Como não pensar no olhar de animal ferido
quando escorraçado, qual se fosse sarnento,
portador de vírus letal?
Como conseguir dormir
depois de ver o anjinho escorraçado
ser torturado por um menino maior
somente por não ter logrado
conseguir a esmola pelo que nem o olhou ao ter passado?

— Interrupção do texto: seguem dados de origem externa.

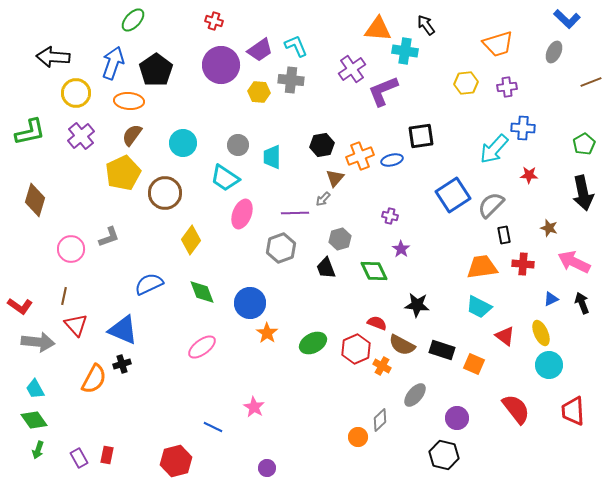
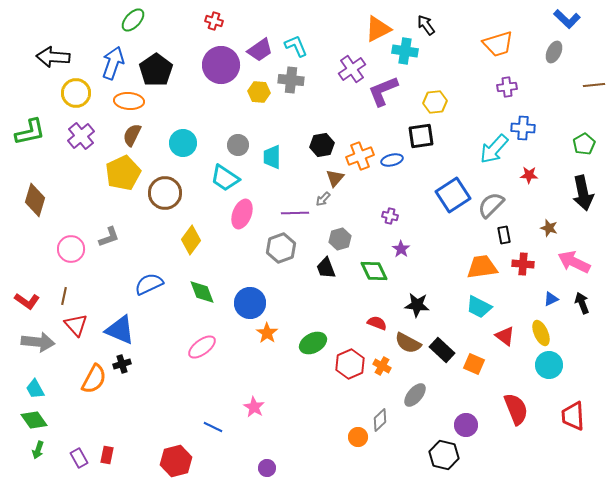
orange triangle at (378, 29): rotated 32 degrees counterclockwise
brown line at (591, 82): moved 3 px right, 3 px down; rotated 15 degrees clockwise
yellow hexagon at (466, 83): moved 31 px left, 19 px down
brown semicircle at (132, 135): rotated 10 degrees counterclockwise
red L-shape at (20, 306): moved 7 px right, 5 px up
blue triangle at (123, 330): moved 3 px left
brown semicircle at (402, 345): moved 6 px right, 2 px up
red hexagon at (356, 349): moved 6 px left, 15 px down
black rectangle at (442, 350): rotated 25 degrees clockwise
red semicircle at (516, 409): rotated 16 degrees clockwise
red trapezoid at (573, 411): moved 5 px down
purple circle at (457, 418): moved 9 px right, 7 px down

Como não adivinhar as asas transparentes
nas omoplatas aparentes
das carnes magras e sujas?...
Às vezes, só depois de ter negado
uma ajuda necessária, por medo,
por negar-se a colaborar com os aliciadores de menores
ou os pais desnaturados,
é que se pode compreender
que o Amor não foi exercitado,
pois devemos amar, 'apesar de' e' não porque!'
A lágrima às vezes teima em molhar
o travesseiro de quem dorme
em lençóis de linho ou seda...
O olhar da criança nos persegue
o sono e um grito sem tamanho,
sufocado na garganta,
irrompe o espaço da madrugada...
Mas então, pode ser tarde:
o pequenino já foi surrado, seviciado ou maltratado
ou talvez tenha mesmo virado
um anjo de verdade ao ser atropelado assassinado...
E você não fez nada.
Nem eles...
Eu também não...
(*)Esse poema foi publicado em alguns websites e antologias, inclusive faz parte da antologia SONATA POÉTICA, da Anomelivros, em Belo Horizonte, que mereceu um prêmio da Academia Feminina Mineira de Letras, segundo fui informada.